The reference resistor RREF is coupled between the input voltage source VIN, the reference current source IREF and the positive input end of the comparator CMP for providing a reference voltage VREF1 to the comparator CMP. The sensing resistor RSEN is coupled between the input voltage source VIN and the negative input end of the comparator CMP for providing the sensing voltage VSEN to the comparator CMP. The comparator CMP generates the current limit signal SC according to the comparing result of the magnitudes of the reference voltage VREF1 between the sensing voltage VSEN. More particularly, if the sensing voltage VSEN is higher than the reference voltage VREF1, the current limit signal SC is logic “0” (low voltage level); otherwise, if the sensing voltage VSEN is lower than the reference voltage VREF1, the current limit signal SC is logic “1” (high voltage level).
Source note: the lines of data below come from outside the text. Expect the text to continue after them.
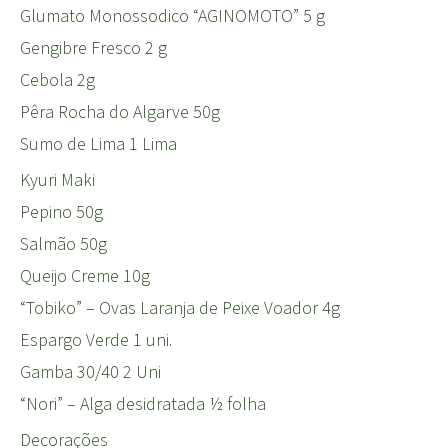
Glumato Monossodico “AGINOMOTO” 5 g
Gengibre Fresco 2 g
Cebola 2g
Pêra Rocha do Algarve 50g
Sumo de Lima 1 Lima
Kyuri Maki
Pepino 50g
Salmão 50g
Queijo Creme 10g
“Tobiko” – Ovas Laranja de Peixe Voador 4g
Espargo Verde 1 uni.
Gamba 30/40 2 Uni
“Nori” – Alga desidratada ½ folha
Decorações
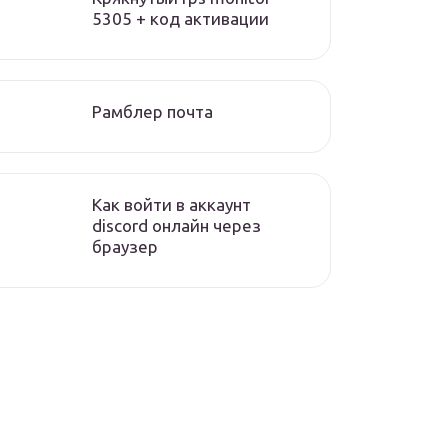
5305 + код активации
Рамблер почта
Как войти в аккаунт
discord онлайн через
браузер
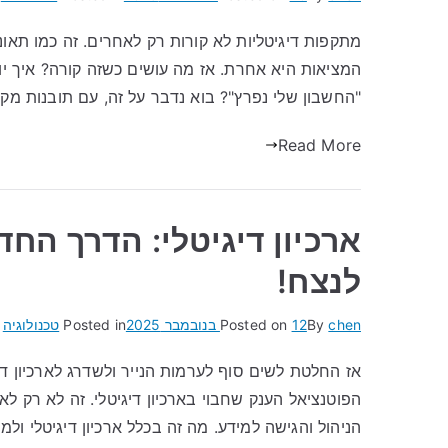
מתקפות דיגיטליות לא קורות רק לאחרים. זה כמו תאו
המציאות היא אחרת. אז מה עושים כשזה קורה? איך י
"החשבון שלי נפרץ"? בוא נדבר על זה, עם תובנות מקצ
Read More
ארכיון דיגיטלי: הדרך הח
לנצח!
chen
By
12 בנובמבר 2025
Posted on
Posted in
טכנולוגיה
אז החלטת לשים סוף לערמות הנייר ולשדרג לארכיון דיג
הפוטנציאל הענק שחבוי בארכיון דיגיטלי. זה לא רק 
הניהול והגישה למידע. מה זה בכלל ארכיון דיגיטלי ול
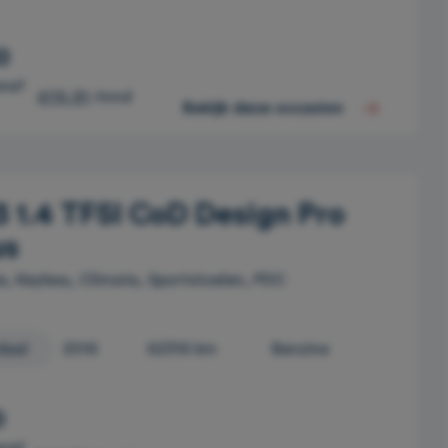
0
anaf
476,91
/mnd
Bekijk deze occasion
 1.4 TFSI CoD Design Pro
us
e, Keyless, Climate, Sportstoelen, PDC
daal
2016
62316 km
Benzine
0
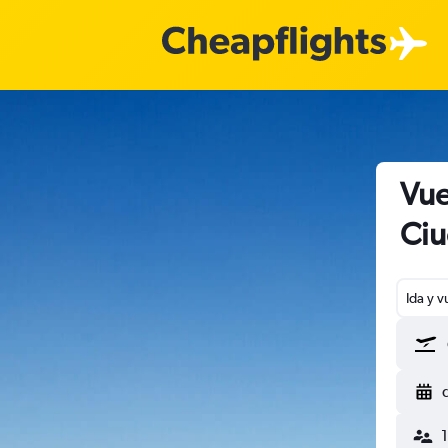
Vue
Ciu
Ida y v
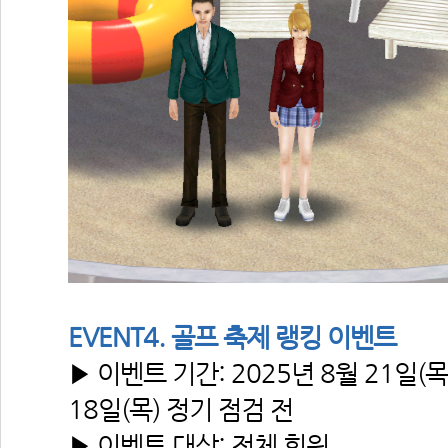
EVENT4. 골프 축제 랭킹 이벤트
▶ 이벤트 기간: 2025년 8월 21일(목)
18일(목) 정기 점검 전
▶ 이벤트 대상: 전체 회원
Since the sensing resistor RSEN is serial-connected between the input voltage source VIN and the transistor Q1, the magnitude of the load current ILOAD can be detected according to the values of the sensing voltage VSEN and the sensing resistor RSEN. In this way, the load current ILOAD can be limited by the comparator CMP. More particularly, if the sensing voltage VSEN is lower than the reference voltage VREF1, which means the load current ILOAD is higher than current limit ILIMIT, the comparator CMP outputs the current limit signal with logic “1” to the error amplifier EA to disable the error amplifier EA. In other words, when the current limit signal SC is logic “1”, the error amplifier EA is disabled to keep lowering the voltage of the current control signal VA. In this way, the level of the transistor Q1 being turning on is limited, which limits the magnitude of the load current ILOAD.
Please refer to FIG. 2. FIG. 2 is a diagram illustrating variation of the load current of the conventional LDO regulator 100. As shown in FIG. 2, the drawback of the conventional LDO regulator 100 is that, in the conventional LDO regulator 100, detecting the load current has to execute through the conversion from the sensing resistor RSEN and the comparator CMP for providing the current limit control signal SC. Therefore, by such mechanism for detecting the load current ILOAD, some reaction time has to be required in order to effectively limit the load current ILOAD. If the load current LLOAD increases excessively and suddenly (for example, the load X is short-circuited), the conventional LDO regulator 100 is not able to effectively and quickly limit the load current ILOAD so that the load current ILOAD is possibly higher than current limit ILIMIT, which damages the related components.
Additionally, since the sensing resistor RSEN and the transistor Q1 are serial-connected, consequently, the equivalent impedance between the input and the output voltage sources VIN and VOUT is increased because of the addition of the sensing resistor RSEN, causing power waste and increasing the minimal voltage difference between the input and the output voltages of the LDO regulator 100, and thus the efficiency of the LCO regulator 100 is decreased.